(Page-level text extractions)

=== Begin Enclosure ===

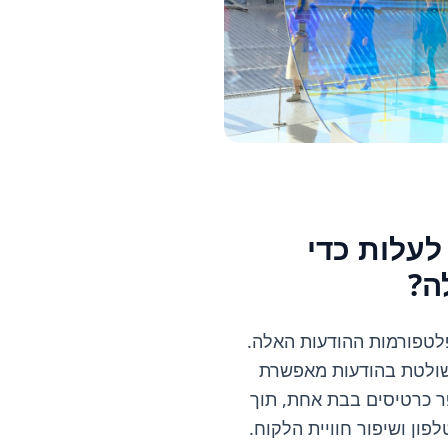
לעלות כדי
ה?
פלטפורמות ההודעות האלה.
שולטת בהודעות מאפשרת
 כרטיסים בבת אחת, תוך
פון ושיפור חוויית הלקוח.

=== End Enclosure ===

## What needs to be done
Without the pictures, reproduce every record exactly as it appears above.

## Solution below
לעלות כדי
ה?
פלטפורמות ההודעות האלה.
שולטת בהודעות מאפשרת
 כרטיסים בבת אחת, תוך
פון ושיפור חוויית הלקוח.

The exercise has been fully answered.